New ways to say “no” to avoid toddler tantrums

The first word that many children utter is “no”. This isn’t surprising, considering how many dangers we’re always warning them against and how many times we play “the bad policeman” card when they don’t get what they want. South African education and parenting expert Robin Booth says there are healthier ways to parent your child – and to say no to avoid toddler tantrums.

ALSO SEE: 8 steps to take when your toddler says no

“The only reason we say ‘no’ at any point in time, is because we don’t know how to say ‘yes’, while keeping our boundaries in place and meeting our child’s needs at the same time,” says Robin, who founded the Synergy School in Cape Town based on his progressive educational approach. He is now an internationally respected expert in his field.

Common “no” triggers

We are often prompted to say “no” to our children. For example, when they want:

  • To watch TV instead of going to bed
  • Another chocolate
  • To stay longer at a party
  • To wear inapropriate clothing in winter.

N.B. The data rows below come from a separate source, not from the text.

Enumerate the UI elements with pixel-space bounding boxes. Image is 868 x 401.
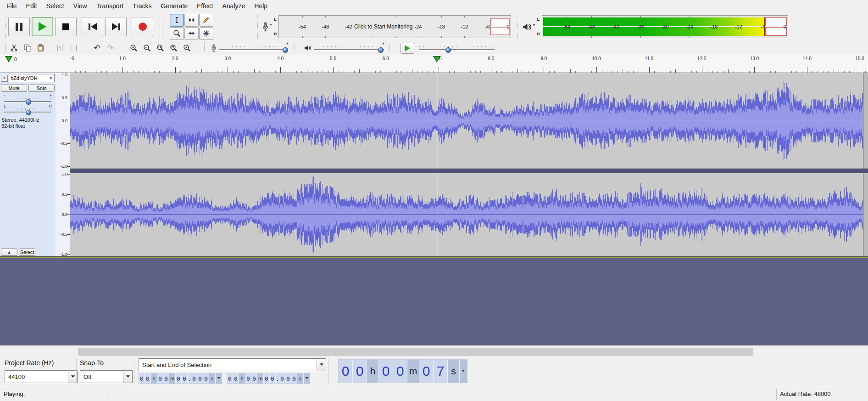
time-digit[interactable]: 0: [251, 373, 257, 384]
time-digit[interactable]: 0: [227, 373, 233, 384]
envelope-tool-button[interactable]: [184, 14, 199, 27]
playback-meter-grabber[interactable]: [517, 15, 520, 39]
recording-volume-slider[interactable]: - +: [219, 44, 288, 53]
playback-meter-icon-button[interactable]: ▼: [522, 23, 535, 31]
silence-audio-button[interactable]: [67, 42, 80, 54]
time-digit[interactable]: 0: [233, 373, 239, 384]
horizontal-scrollbar-thumb[interactable]: [78, 348, 753, 356]
dropdown-arrow-icon[interactable]: [216, 373, 222, 384]
menu-transport[interactable]: Transport: [92, 1, 128, 11]
slider-thumb[interactable]: [378, 47, 384, 53]
pause-button[interactable]: [8, 17, 30, 36]
paste-button[interactable]: [34, 42, 47, 54]
time-digit[interactable]: 0: [197, 373, 203, 384]
slider-thumb[interactable]: [283, 47, 288, 53]
zoom-in-button[interactable]: [128, 42, 140, 54]
dropdown-arrow-icon[interactable]: [460, 360, 467, 383]
time-digit[interactable]: 7: [434, 360, 447, 383]
redo-button[interactable]: ↷: [104, 42, 117, 54]
timeline-ruler[interactable]: 0 0.01.02.03.04.05.06.07.08.09.010.011.0…: [0, 55, 868, 73]
time-digit[interactable]: 0: [285, 373, 291, 384]
play-button[interactable]: [32, 17, 53, 36]
time-digit[interactable]: 0: [182, 373, 187, 384]
time-digit[interactable]: 0: [419, 360, 433, 383]
time-digit[interactable]: 0: [279, 373, 285, 384]
time-digit[interactable]: 0: [176, 373, 181, 384]
time-digit[interactable]: 0: [157, 373, 163, 384]
time-digit[interactable]: 0: [270, 373, 275, 384]
time-digit[interactable]: .: [276, 373, 279, 384]
menu-file[interactable]: File: [2, 1, 22, 11]
time-digit[interactable]: .: [188, 373, 191, 384]
play-at-speed-grabber[interactable]: [389, 43, 392, 53]
record-button[interactable]: [132, 17, 153, 36]
transport-toolbar-grabber[interactable]: [3, 15, 6, 39]
time-unit-label[interactable]: s: [448, 360, 459, 383]
gain-slider-thumb[interactable]: [26, 99, 31, 105]
menu-analyze[interactable]: Analyze: [218, 1, 250, 11]
waveform-view[interactable]: [70, 73, 868, 257]
waveform-channel-right[interactable]: [70, 172, 868, 257]
undo-button[interactable]: ↶: [91, 42, 103, 54]
selection-end-field[interactable]: 00h00m00.000s: [227, 373, 310, 384]
playhead-marker-icon[interactable]: [433, 56, 441, 62]
time-digit[interactable]: 0: [393, 360, 407, 383]
playback-volume-slider[interactable]: - +: [314, 44, 384, 53]
playback-meter[interactable]: -54-48-42-36-30-24-18-12-60: [542, 15, 788, 38]
zoom-tool-button[interactable]: [170, 27, 184, 40]
snap-to-select[interactable]: Off: [80, 370, 133, 383]
time-digit[interactable]: 0: [339, 360, 352, 383]
track-select-button[interactable]: Select: [19, 249, 35, 256]
menu-select[interactable]: Select: [42, 1, 69, 11]
track-menu-dropdown-icon[interactable]: ▼: [49, 76, 53, 80]
menu-generate[interactable]: Generate: [156, 1, 192, 11]
time-digit[interactable]: 0: [245, 373, 251, 384]
menu-tracks[interactable]: Tracks: [128, 1, 156, 11]
ruler-scale[interactable]: 0.01.02.03.04.05.06.07.08.09.010.011.012…: [70, 55, 868, 73]
recording-meter-icon-button[interactable]: ▼: [262, 22, 273, 32]
time-digit[interactable]: 0: [139, 373, 145, 384]
waveform-channel-left[interactable]: [70, 73, 868, 169]
playback-volume-grabber[interactable]: [295, 43, 297, 53]
menu-view[interactable]: View: [69, 1, 92, 11]
track-name-menu[interactable]: hZdIslyYDH ▼: [9, 74, 55, 82]
audio-position-display[interactable]: 00h00m07s: [338, 359, 467, 383]
menu-effect[interactable]: Effect: [192, 1, 218, 11]
dropdown-arrow-icon[interactable]: [68, 371, 77, 383]
stop-button[interactable]: [55, 17, 77, 36]
fit-project-button[interactable]: [167, 42, 180, 54]
fit-selection-button[interactable]: [154, 42, 167, 54]
time-digit[interactable]: 0: [191, 373, 197, 384]
time-unit-label[interactable]: m: [169, 373, 175, 384]
selection-start-field[interactable]: 00h00m00.000s: [139, 373, 222, 384]
skip-to-start-button[interactable]: [82, 17, 103, 36]
meter-dropdown-icon[interactable]: ▼: [269, 23, 273, 26]
monitoring-hint[interactable]: Click to Start Monitoring: [352, 23, 415, 30]
gain-slider[interactable]: - +: [4, 96, 51, 103]
time-digit[interactable]: 0: [264, 373, 269, 384]
slider-thumb[interactable]: [445, 47, 451, 53]
recording-meter[interactable]: Click to Start Monitoring -54-48-42-36-3…: [278, 15, 511, 38]
draw-tool-button[interactable]: [199, 14, 213, 27]
pan-slider[interactable]: L R: [4, 106, 51, 113]
time-digit[interactable]: 0: [379, 360, 393, 383]
time-digit[interactable]: 0: [203, 373, 209, 384]
selection-mode-select[interactable]: Start and End of Selection: [139, 358, 326, 371]
time-digit[interactable]: 0: [145, 373, 150, 384]
dropdown-arrow-icon[interactable]: [317, 359, 326, 371]
track-close-button[interactable]: ×: [1, 75, 8, 82]
menu-edit[interactable]: Edit: [22, 1, 42, 11]
time-unit-label[interactable]: s: [297, 373, 303, 384]
project-rate-select[interactable]: 44100: [5, 370, 78, 383]
time-unit-label[interactable]: h: [367, 360, 378, 383]
mute-button[interactable]: Mute: [1, 84, 27, 92]
horizontal-scrollbar[interactable]: [0, 345, 868, 357]
play-speed-slider[interactable]: [419, 44, 495, 53]
time-digit[interactable]: 0: [291, 373, 297, 384]
zoom-toggle-button[interactable]: [181, 42, 193, 54]
time-shift-tool-button[interactable]: [184, 27, 199, 40]
meter-dropdown-icon[interactable]: ▼: [532, 23, 535, 27]
copy-button[interactable]: [21, 42, 33, 54]
skip-to-end-button[interactable]: [105, 17, 127, 36]
dropdown-arrow-icon[interactable]: [304, 373, 310, 384]
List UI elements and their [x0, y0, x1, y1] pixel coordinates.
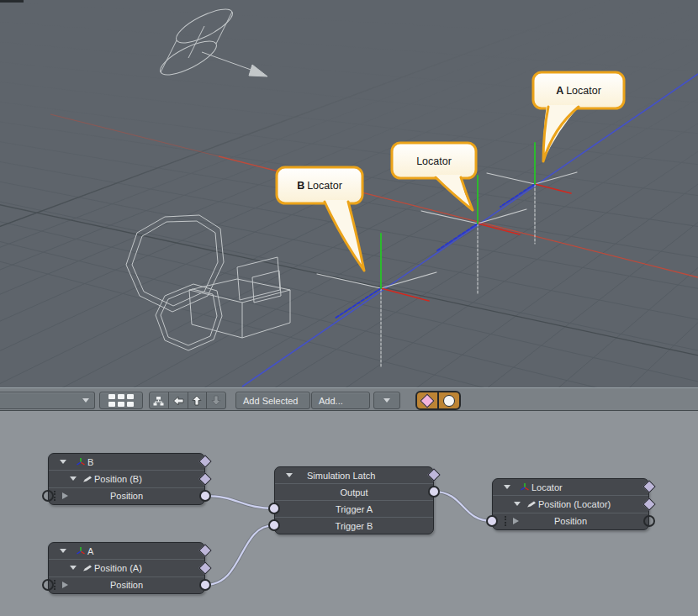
pencil-icon [82, 564, 93, 571]
add-label: Add... [319, 396, 343, 406]
pencil-icon [82, 475, 93, 482]
hierarchy-icon [153, 396, 164, 406]
latch-trigger-b-row[interactable]: Trigger B [275, 517, 433, 534]
node-b-position-input-port[interactable] [42, 490, 54, 502]
add-button[interactable]: Add... [311, 392, 370, 409]
locator-header[interactable]: Locator [493, 479, 648, 495]
collapse-icon[interactable] [60, 549, 66, 553]
callout-b-text: BLocator [297, 180, 342, 192]
wire-output-to-locator [434, 492, 492, 521]
node-b[interactable]: B Position (B) Position [48, 453, 205, 505]
node-a[interactable]: A Position (A) Position [48, 542, 205, 594]
collapse-icon[interactable] [286, 473, 293, 477]
port-label: Output [275, 487, 433, 498]
node-title: Locator [531, 482, 563, 492]
node-a-position-input-port[interactable] [42, 579, 54, 591]
port-label: Position [49, 580, 204, 590]
collapse-icon[interactable] [70, 566, 77, 570]
node-locator[interactable]: Locator Position (Locator) Position [492, 478, 649, 530]
latch-output-port[interactable] [428, 486, 440, 498]
node-a-position-output-port[interactable] [199, 579, 211, 591]
chevron-down-icon [82, 398, 89, 403]
node-a-header[interactable]: A [49, 543, 204, 559]
channel-title: Position (A) [94, 563, 142, 573]
callout-mid-text: Locator [416, 155, 452, 167]
arrow-down-icon [211, 395, 221, 406]
callout-a-text: ALocator [556, 85, 601, 97]
port-label: Position [493, 516, 648, 526]
collapse-icon[interactable] [70, 476, 77, 481]
locator-channel-header[interactable]: Position (Locator) [493, 495, 648, 512]
node-title: Simulation Latch [307, 471, 375, 481]
node-title: A [87, 546, 93, 556]
port-label: Trigger A [275, 504, 433, 514]
data-links-toggle[interactable] [439, 392, 459, 408]
add-selected-label: Add Selected [243, 396, 298, 406]
modo-schematic-window: BLocator Locator ALocator [0, 0, 698, 616]
collapse-icon[interactable] [60, 460, 66, 464]
locator-item-icon [76, 457, 86, 467]
latch-trigger-a-port[interactable] [268, 503, 280, 514]
graph-nav-button-group [149, 392, 226, 409]
layout-grid-icon [108, 394, 134, 407]
node-b-header[interactable]: B [49, 454, 204, 470]
collapse-icon[interactable] [504, 485, 510, 489]
circle-toggle-icon [443, 395, 455, 407]
locator-position-input-port[interactable] [486, 515, 498, 527]
node-a-channel-header[interactable]: Position (A) [49, 559, 204, 576]
chevron-down-icon [383, 398, 390, 403]
arrow-left-icon [172, 396, 184, 406]
viewport-3d[interactable]: BLocator Locator ALocator [0, 0, 698, 387]
graph-selector-dropdown[interactable] [0, 392, 95, 409]
latch-trigger-b-port[interactable] [268, 519, 280, 531]
locator-item-icon [76, 546, 86, 556]
latch-trigger-a-row[interactable]: Trigger A [275, 500, 433, 517]
layout-view-button[interactable] [99, 392, 143, 409]
locator-item-icon [520, 482, 530, 492]
back-button[interactable] [169, 392, 188, 408]
node-b-position-row[interactable]: Position [49, 487, 204, 504]
node-simulation-latch[interactable]: Simulation Latch Output Trigger A Trigge… [274, 466, 434, 534]
up-button[interactable] [188, 392, 208, 408]
add-dropdown-button[interactable] [373, 392, 400, 409]
window-edge-strip [0, 0, 24, 3]
channel-title: Position (Locator) [538, 499, 611, 509]
locator-position-row[interactable]: Position [493, 513, 648, 529]
hierarchy-button[interactable] [150, 392, 169, 408]
down-button[interactable] [207, 392, 225, 408]
diamond-toggle-icon [420, 393, 435, 408]
port-label: Trigger B [275, 521, 433, 531]
locator-position-output-port[interactable] [643, 515, 655, 527]
schematic-toolbar: Add Selected Add... [0, 387, 698, 411]
port-label: Position [49, 491, 204, 501]
collapse-icon[interactable] [514, 502, 521, 506]
add-selected-button[interactable]: Add Selected [235, 392, 310, 409]
latch-output-row[interactable]: Output [275, 483, 433, 500]
pencil-icon [526, 500, 537, 508]
node-title: B [87, 457, 93, 467]
channel-links-toggle[interactable] [417, 392, 439, 408]
node-a-position-row[interactable]: Position [49, 577, 204, 593]
channel-title: Position (B) [94, 474, 142, 484]
node-b-channel-header[interactable]: Position (B) [49, 470, 204, 487]
schematic-node-editor[interactable]: B Position (B) Position [0, 411, 698, 616]
latch-header[interactable]: Simulation Latch [275, 467, 433, 483]
node-b-position-output-port[interactable] [199, 490, 211, 502]
connector-filter-toggles [415, 391, 461, 410]
arrow-up-icon [192, 395, 202, 406]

Robin says that there are many times when we can’t give a child what he or she desires. Simply saying “no” each time, however, is experienced as a ‘call to attack’, which means that children then mobilise their energy into a counter attack!

ALSO SEE: 4 difficult toddler situations sorted

Alternatives to saying “no” to avoid toddler tantrums

Robin suggests asking yourself the following questions :

  • What are the future consequences that are causing you to say “no”?
  • What are your core needs that have to be be met so these probable future consequences won’t be an issue for you?
  • What is a possible solution that will meet these core needs?

Scenario 1

You: “Okay, it’s time to bath.”

Your child: “I want to shower!”

You know that your child will get her hair wet in the shower, which means she will go to bed with wet hair so you say “no”. You’re answering no because of the probable future, which is wet hair – and your core need, which is to minimise the chances of your child falling ill and for her to have a good night’s sleep.

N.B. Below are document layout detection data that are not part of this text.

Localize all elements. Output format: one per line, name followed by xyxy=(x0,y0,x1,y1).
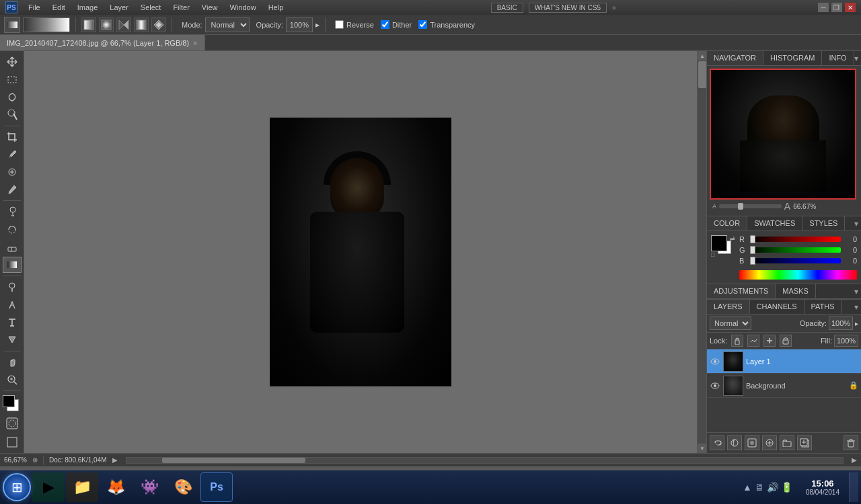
menu-help[interactable]: Help xyxy=(263,2,289,13)
menu-file[interactable]: File xyxy=(23,2,46,13)
h-scroll-thumb[interactable] xyxy=(162,458,305,463)
gradient-tool-button[interactable] xyxy=(4,17,20,33)
canvas-area[interactable]: ▲ ▼ xyxy=(24,51,706,453)
status-triangle-right[interactable]: ▶ xyxy=(852,456,857,464)
status-arrow-icon[interactable]: ▶ xyxy=(112,456,118,464)
healing-brush-tool[interactable] xyxy=(3,164,22,180)
opacity-input[interactable] xyxy=(286,17,313,32)
zoom-small-icon[interactable]: A xyxy=(712,203,716,210)
restore-button[interactable]: ❐ xyxy=(831,3,842,12)
scroll-thumb[interactable] xyxy=(698,61,706,88)
foreground-color-swatch[interactable] xyxy=(3,395,15,407)
color-panel-menu-icon[interactable]: ▾ xyxy=(854,219,858,228)
taskbar-app-explorer[interactable]: 📁 xyxy=(66,472,98,502)
mode-select[interactable]: Normal xyxy=(205,17,250,32)
opacity-arrow[interactable]: ▸ xyxy=(315,20,320,30)
delete-layer-button[interactable] xyxy=(844,435,858,450)
r-thumb[interactable] xyxy=(750,235,755,243)
menu-window[interactable]: Window xyxy=(225,2,262,13)
menu-select[interactable]: Select xyxy=(135,2,167,13)
horizontal-scrollbar[interactable] xyxy=(126,457,844,464)
reverse-checkbox[interactable] xyxy=(335,20,344,29)
taskbar-app-media[interactable]: ▶ xyxy=(32,472,65,502)
tab-styles[interactable]: STYLES xyxy=(802,216,845,230)
layer-row-layer1[interactable]: Layer 1 xyxy=(707,349,861,374)
tray-up-arrow-icon[interactable]: ▲ xyxy=(743,482,752,493)
opacity-arrow-icon[interactable]: ▸ xyxy=(855,320,858,327)
path-selection-tool[interactable] xyxy=(3,331,22,347)
screen-mode-button[interactable] xyxy=(3,434,22,450)
dither-checkbox[interactable] xyxy=(381,20,389,29)
zoom-thumb[interactable] xyxy=(738,203,743,210)
adjustments-menu-icon[interactable]: ▾ xyxy=(854,287,858,296)
menu-image[interactable]: Image xyxy=(72,2,104,13)
g-slider[interactable] xyxy=(750,247,841,253)
zoom-large-icon[interactable]: A xyxy=(784,202,790,211)
tab-swatches[interactable]: SWATCHES xyxy=(747,216,802,230)
lock-all[interactable] xyxy=(780,335,792,347)
tray-volume-icon[interactable]: 🔊 xyxy=(767,482,778,493)
tray-battery-icon[interactable]: 🔋 xyxy=(781,482,792,493)
quick-mask-button[interactable] xyxy=(3,415,22,431)
tab-layers[interactable]: LAYERS xyxy=(707,300,750,314)
scroll-down-arrow[interactable]: ▼ xyxy=(698,444,706,453)
move-tool[interactable] xyxy=(3,54,22,70)
brush-tool[interactable] xyxy=(3,181,22,198)
doc-tab-close[interactable]: × xyxy=(193,39,197,47)
taskbar-app-paint[interactable]: 🎨 xyxy=(167,472,199,502)
taskbar-app-photoshop[interactable]: Ps xyxy=(200,472,233,502)
linear-gradient-button[interactable] xyxy=(81,17,96,32)
crop-tool[interactable] xyxy=(3,129,22,145)
swap-colors-icon[interactable]: ⇄ xyxy=(730,235,735,242)
layers-mode-select[interactable]: Normal xyxy=(710,317,751,330)
zoom-slider[interactable] xyxy=(719,204,782,208)
transparency-checkbox[interactable] xyxy=(418,20,427,29)
hand-tool[interactable] xyxy=(3,353,22,370)
add-layer-style-button[interactable]: f xyxy=(727,435,742,450)
tab-navigator[interactable]: NAVIGATOR xyxy=(707,51,763,65)
radial-gradient-button[interactable] xyxy=(99,17,114,32)
tab-color[interactable]: COLOR xyxy=(707,216,747,230)
tray-network-icon[interactable]: 🖥 xyxy=(755,482,764,493)
b-thumb[interactable] xyxy=(750,257,755,265)
lock-image-pixels[interactable] xyxy=(747,335,759,347)
clone-stamp-tool[interactable] xyxy=(3,204,22,220)
type-tool[interactable] xyxy=(3,314,22,330)
new-layer-button[interactable] xyxy=(797,435,812,450)
menu-filter[interactable]: Filter xyxy=(167,2,194,13)
tab-masks[interactable]: MASKS xyxy=(776,284,816,298)
taskbar-app-firefox[interactable]: 🦊 xyxy=(100,472,132,502)
tab-paths[interactable]: PATHS xyxy=(804,300,842,314)
fg-color-swatch[interactable] xyxy=(711,235,727,251)
lasso-tool[interactable] xyxy=(3,89,22,105)
panel-menu-icon[interactable]: ▾ xyxy=(854,54,858,63)
start-button[interactable]: ⊞ xyxy=(3,473,31,501)
diamond-gradient-button[interactable] xyxy=(151,17,166,32)
layer-row-background[interactable]: Background 🔒 xyxy=(707,374,861,398)
menu-view[interactable]: View xyxy=(196,2,223,13)
angle-gradient-button[interactable] xyxy=(116,17,131,32)
r-slider[interactable] xyxy=(750,237,841,242)
new-group-button[interactable] xyxy=(780,435,794,450)
lock-position[interactable] xyxy=(763,335,776,347)
reflected-gradient-button[interactable] xyxy=(134,17,149,32)
dodge-tool[interactable] xyxy=(3,279,22,295)
tab-channels[interactable]: CHANNELS xyxy=(750,300,804,314)
gradient-tool-panel[interactable] xyxy=(3,257,22,273)
history-brush-tool[interactable] xyxy=(3,221,22,237)
menu-layer[interactable]: Layer xyxy=(104,2,134,13)
whatsnew-button[interactable]: WHAT'S NEW IN CS5 xyxy=(529,3,607,13)
menu-edit[interactable]: Edit xyxy=(47,2,71,13)
scroll-up-arrow[interactable]: ▲ xyxy=(698,51,706,60)
status-zoom-icon[interactable]: ⊕ xyxy=(32,456,38,464)
eraser-tool[interactable] xyxy=(3,239,22,255)
taskbar-app-unknown[interactable]: 👾 xyxy=(133,472,165,502)
magic-wand-tool[interactable] xyxy=(3,107,22,123)
clock-area[interactable]: 15:06 08/04/2014 xyxy=(800,478,845,496)
marquee-tool[interactable] xyxy=(3,71,22,87)
gradient-preview[interactable] xyxy=(23,17,70,32)
layers-opacity-input[interactable] xyxy=(829,317,853,330)
b-slider[interactable] xyxy=(750,258,841,263)
pen-tool[interactable] xyxy=(3,296,22,312)
minimize-button[interactable]: ─ xyxy=(818,3,829,12)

The only reason you’re saying no, says Robin, is that you don’t have the current skills, or a solution, that would meet both your child’s needs and your own. They key is to communicate your concerns to your child. by saying: “Well, I’m worried about your hair getting wet in the shower and you having to go to bed with wet hair. Show me how you can keep your hair dry and if I’m convinced that it will work, then I’m happy for you to shower.”

Your child may then come up with a solution like : “I have a swimming cap. If I put it on, then my hair won’t get wet.”

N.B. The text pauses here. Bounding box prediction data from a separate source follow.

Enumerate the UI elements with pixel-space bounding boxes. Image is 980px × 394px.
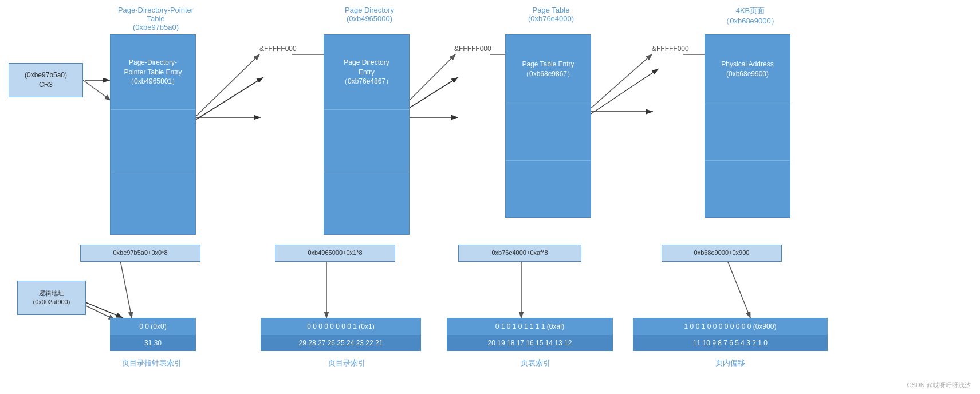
- svg-line-18: [589, 54, 652, 110]
- pdpt-bit-bottom: 31 30: [110, 335, 196, 351]
- svg-line-11: [83, 80, 111, 100]
- pt-offset-box: 0xb76e4000+0xaf*8: [458, 245, 581, 262]
- pt-bit-bottom: 20 19 18 17 16 15 14 13 12: [447, 335, 613, 351]
- svg-line-3: [590, 69, 659, 115]
- page-offset-label: 页内偏移: [684, 358, 776, 368]
- pd-table-box: Page Directory Entry （0xb76e4867）: [324, 34, 410, 235]
- pt-table-box: Page Table Entry （0xb68e9867）: [505, 34, 591, 218]
- diagram-container: (0xbe97b5a0) CR3: [0, 0, 980, 394]
- cr3-box: (0xbe97b5a0) CR3: [9, 63, 83, 97]
- pd-title: Page Directory (0xb4965000): [324, 6, 415, 23]
- page-bit-bottom: 11 10 9 8 7 6 5 4 3 2 1 0: [633, 335, 828, 351]
- pdpt-title: Page-Directory-Pointer Table (0xbe97b5a0…: [110, 6, 202, 31]
- pd-bit-top: 0 0 0 0 0 0 0 0 1 (0x1): [261, 318, 421, 335]
- mask1-label: &FFFFF000: [259, 45, 297, 53]
- page-bit-top: 1 0 0 1 0 0 0 0 0 0 0 0 (0x900): [633, 318, 828, 335]
- pt-index-label: 页表索引: [490, 358, 581, 368]
- pt-title: Page Table (0xb76e4000): [505, 6, 597, 23]
- pd-index-label: 页目录索引: [301, 358, 392, 368]
- mask3-label: &FFFFF000: [652, 45, 689, 53]
- mask2-label: &FFFFF000: [454, 45, 491, 53]
- page-box: Physical Address (0xb68e9900): [705, 34, 790, 218]
- csdn-watermark: CSDN @哎呀吁呀浅汐: [907, 381, 971, 389]
- logical-address-box: 逻辑地址 (0x002af900): [17, 281, 86, 315]
- page-offset-box: 0xb68e9000+0x900: [662, 245, 782, 262]
- svg-line-1: [195, 77, 263, 120]
- pd-offset-box: 0xb4965000+0x1*8: [275, 245, 395, 262]
- pdpt-offset-box: 0xbe97b5a0+0x0*8: [80, 245, 200, 262]
- pd-bit-bottom: 29 28 27 26 25 24 23 22 21: [261, 335, 421, 351]
- pt-bit-top: 0 1 0 1 0 1 1 1 1 (0xaf): [447, 318, 613, 335]
- pdpt-table-box: Page-Directory- Pointer Table Entry （0xb…: [110, 34, 196, 235]
- page-title: 4KB页面 （0xb68e9000）: [705, 6, 796, 26]
- svg-line-12: [195, 54, 259, 117]
- pdpt-bit-top: 0 0 (0x0): [110, 318, 196, 335]
- pdpt-index-label: 页目录指针表索引: [92, 358, 212, 368]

This solution will most likely meet your needs and eliminate your reason for saying “no”.

Scenario 2

Give your child a chance to think of a solution. For example, she wants to ride her bike in the passage, but she has lined up her dolls there.

Instead of saying, “No, you can’t ride your bike – your dolls are in the way and you’ll fall!”, rather say, “I am worried about you falling over your dolls if you ride your bike here. Can you show me how to make the passage safe for you to ride? If you can, then you may ride your bike.”

Scenario 3

Rather than saying “no” or pointing out the negative in what your child is doing, try a different approach.

If your child is swinging on her bunk bed, then instead of saying, “no” or “stop that!”, explain what the object (the bunk bed) is used for and then suggest alternatives for the action (swinging).

You could explain that bunk beds are for reading or sleeping, and that swinging is for the jungle gym outside, or somewhere else appropriate. Then ask your child where she’d like to swing instead, based on the choices you’ve given her.

Regardless of your child’s age, she has the ability to be part of the solution – even if she can’t talk yet. Younger, preverbal children can use other skills like describing, demonstrating, sharing information and acknowledging feelings.

Parenting is all about the relationship between you and your child, and successful relationships depend on successful communication, concludes Robin.